We are trained to see that there is something wrong with ourselves or other people, not the culture we are living in.
This is changing now, but it’s important to be mindful of this because we cannot lift ourselves out of this shame-based, emotionally violent way of living using the same tactics that got us here in the first place.
We have learned to do this to ourselves. And, each other.
Trauma has been weaponized.
Our unprocessed trauma, our reckoning with our deep fears of not being loved, and our grief of never experiencing healthy love causes us to build whole identities, organizations, programs, and ideals based on our trauma that we can project onto others.
We cast out those who don’t agree and keep those close who we can trauma bond with. Meanwhile, none of us feels truly safe in this world.
Shame polarizes us. It keeps us feeling separate. It is painful.
Addressing our own shame, and avoiding pointing out the shame of others, is crucial. Because without addressing our own shame, we simply cannot see clearly.
From the small to the large scale, we are all fractals of this world, and I dreamt last night what it might be like—what kind of human fractals we could create from the centers of our hearts, spiraling out into this world—if we all turned toward our shame for healing, rather than looking for what or whom to blame (including ourselves).
We are in pain. That pain needs love—not emotional violence—to heal.
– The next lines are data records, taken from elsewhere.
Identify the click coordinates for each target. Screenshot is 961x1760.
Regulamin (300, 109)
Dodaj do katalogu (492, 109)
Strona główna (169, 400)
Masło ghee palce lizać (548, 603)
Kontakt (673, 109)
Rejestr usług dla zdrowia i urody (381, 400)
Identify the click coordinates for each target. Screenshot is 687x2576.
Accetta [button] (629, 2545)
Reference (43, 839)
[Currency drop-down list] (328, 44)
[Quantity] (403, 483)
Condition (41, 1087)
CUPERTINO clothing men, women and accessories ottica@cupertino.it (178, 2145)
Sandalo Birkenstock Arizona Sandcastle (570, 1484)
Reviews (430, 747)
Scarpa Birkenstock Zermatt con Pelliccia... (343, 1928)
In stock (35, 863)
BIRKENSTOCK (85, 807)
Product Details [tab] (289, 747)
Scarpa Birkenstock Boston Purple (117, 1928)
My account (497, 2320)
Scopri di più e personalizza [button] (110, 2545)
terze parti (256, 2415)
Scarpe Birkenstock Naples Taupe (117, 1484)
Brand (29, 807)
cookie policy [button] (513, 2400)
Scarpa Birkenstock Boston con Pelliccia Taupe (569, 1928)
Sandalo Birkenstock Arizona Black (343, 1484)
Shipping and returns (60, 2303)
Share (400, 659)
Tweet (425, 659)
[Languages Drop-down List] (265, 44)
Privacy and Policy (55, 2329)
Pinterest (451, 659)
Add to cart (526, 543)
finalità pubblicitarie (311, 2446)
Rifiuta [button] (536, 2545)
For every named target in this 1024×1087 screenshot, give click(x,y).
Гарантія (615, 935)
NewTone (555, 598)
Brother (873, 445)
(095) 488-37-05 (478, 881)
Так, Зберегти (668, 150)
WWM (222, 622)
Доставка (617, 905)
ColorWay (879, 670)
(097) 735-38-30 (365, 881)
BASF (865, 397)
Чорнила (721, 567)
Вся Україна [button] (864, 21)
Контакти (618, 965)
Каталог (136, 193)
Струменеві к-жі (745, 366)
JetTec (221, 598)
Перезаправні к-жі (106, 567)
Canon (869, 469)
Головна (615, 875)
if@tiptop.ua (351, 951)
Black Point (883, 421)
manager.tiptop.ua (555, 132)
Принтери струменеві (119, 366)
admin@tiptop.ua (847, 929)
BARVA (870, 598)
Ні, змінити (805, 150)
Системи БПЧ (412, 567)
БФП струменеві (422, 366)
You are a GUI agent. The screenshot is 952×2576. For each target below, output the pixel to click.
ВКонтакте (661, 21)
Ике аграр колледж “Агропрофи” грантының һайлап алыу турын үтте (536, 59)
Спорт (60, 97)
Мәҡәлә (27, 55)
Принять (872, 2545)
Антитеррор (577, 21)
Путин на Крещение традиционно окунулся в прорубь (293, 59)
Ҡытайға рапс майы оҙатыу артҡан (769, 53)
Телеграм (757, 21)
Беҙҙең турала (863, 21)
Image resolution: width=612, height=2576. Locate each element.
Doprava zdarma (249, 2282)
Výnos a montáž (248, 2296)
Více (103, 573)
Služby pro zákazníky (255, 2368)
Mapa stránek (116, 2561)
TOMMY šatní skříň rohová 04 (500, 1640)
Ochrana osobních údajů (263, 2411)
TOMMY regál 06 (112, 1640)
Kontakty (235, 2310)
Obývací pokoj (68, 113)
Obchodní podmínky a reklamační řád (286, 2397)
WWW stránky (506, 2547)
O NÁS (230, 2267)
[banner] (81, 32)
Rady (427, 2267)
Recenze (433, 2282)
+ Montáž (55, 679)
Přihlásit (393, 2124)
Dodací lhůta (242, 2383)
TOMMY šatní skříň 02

And, it’s shocking how much we’ve normalized emotional violence in ourselves and in the world that we can’t even see it for what it is.
Shame needs to be turned to—that grief of not having been loved released and the fears faced.
We can metabolize the trauma of the past, lay the lessons on the altar of vision, and use that resilience to uplift each other so we can collaborate and make these new fractals from the energy source of love in our hearts.
Please, let’s be more sensitive to the trauma so alive in our collective body right now.
There are humans on the other side of all our screens.
Right action balanced with healing trauma, grieving what is in the heart of our shame.